A maior parte dos desembolsos contabilizados foi realizada pela Secretaria Especial de Administração da Presidência da República. Ligada à Secretaria-Geral, chefiada pelo general Luiz Eduardo Ramos, a unidade é responsável pela execução e supervisão das atividades administrativas da presidência.
O órgão foi responsável por 47% das despesas sigilosas efetuadas. A Agência Brasileira de Inteligência (Abin), que, devido à natureza de sua função, mantém a maior parte do seu dispêndio confidencial, com base na prerrogativa de garantia de segurança nacional, foi responsável por 42,5% do total.
Antes de assumir o mandato, Bolsonaro adotava um discurso contrário ao excesso de uso dos cartões corporativos, e chegou a acenar com o fim do mecanismo. Em 2019, após ter ultrapassado seus antecessores Michel Temer (MDB) e Dilma Rousseff (PT) no volume de dinheiro gasto via cartões, Bolsonaro chegou a afirmar que adotaria maior transparência com relação às aquisições realizadas.
Na época, o presidente afirmou em uma de suas lives semanais: “Vamos fazer uma matéria amanhã? Vou abrir o sigilo do meu cartão. Não precisa quebrar o sigilo. Vou abrir o sigilo do meu cartão. Pra tomarem conhecimento de quanto gastei de janeiro até o final de julho. Tá ok, imprensa?”. Até hoje, a medida não foi adotada por Bolsonaro.
Também chamado cartão corporativo, o CPGF foi desenvolvido, segundo o Tesouro Nacional, para facilitar o dia a dia da administração pública e dos servidores para pagamento de bens, serviços e despesas autorizadas que dispensem licitação. Ou seja, pode custear, por exemplo, compras de materiais e prestação de serviços e gastos eventuais, como com alimentação. Se sob sigilo, informações como o responsável pelo gasto, o destino do pagamento, o tipo e a data exata da transação ficam em segredo para a população.
Veja a seguir, os gastos efetuados pela Presidência segundo os órgãos subordinados:
O levantamento foi realizado pelo (M)Dados, núcleo de análise de grande volume de informações do Metrópoles, e abrangeu os gastos feitos pela Presidência da República, que engloba, como subordinados, a Secretaria Especial de Administração, a Abin, o Gabinete da Segurança Institucional (GSI) e o Gabinete da Vice-Presidência da República. Foram analisados os dados de pagamentos efetuados com o uso do CPGF desde o primeiro dia de 2019 até o fim do mês de setembro deste ano.

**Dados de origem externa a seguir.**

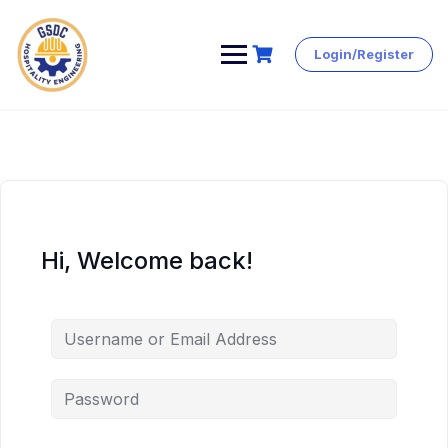
Login/Register
Skip
to
content
Hi, Welcome back!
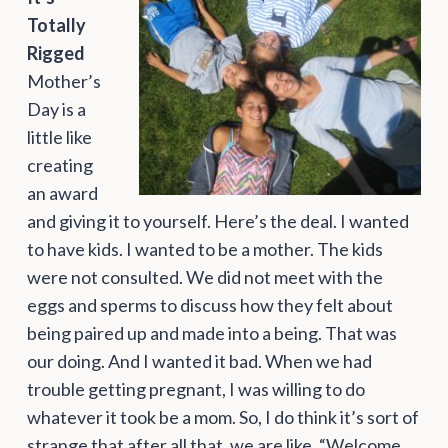
Totally
Rigged
Mother’s
Day is a
little like
creating
an award
and giving it to yourself. Here’s the deal. I wanted
to have kids. I wanted to be a mother. The kids
were not consulted. We did not meet with the
eggs and sperms to discuss how they felt about
being paired up and made into a being. That was
our doing. And I wanted it bad. When we had
trouble getting pregnant, I was willing to do
whatever it took be a mom. So, I do think it’s sort of
strange that after all that, we are like, “Welcome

Em novembro de 2019, os ministros do Supremo Tribunal Federal (STF) declararam ser inconstitucional o artigo que assegurava o sigilo sobre gastos da Presidência da República, entre eles os relativos ao cartão corporativo. O caso foi relatado pelo ministro Edson Fachin, que votou pela derrubada do sigilo e foi acompanhado por cinco dos 11 ministros da corte. A ação julgada pelo STF foi protocolada em fevereiro de 2008 pelo partido Cidadania (ex-PPS), contrário à blindagem sobre as despesas do ex-presidente Luiz Inácio Lula da Silva (PT) e da primeira-dama, Marisa Letícia.
Na época, o Planalto foi notificado, mas declarou que não iriam publicar as informações, alegando que estaria amparado nas determinações da Lei de Acesso à Informação (LAI). “Informações que puderem colocar em risco a segurança do presidente e vice-presidente e suas famílias serão classificadas como reservadas e ficarão sob sigilo até o término do mandato em exercício ou do último mandato, quando houver reeleição”, diz o texto.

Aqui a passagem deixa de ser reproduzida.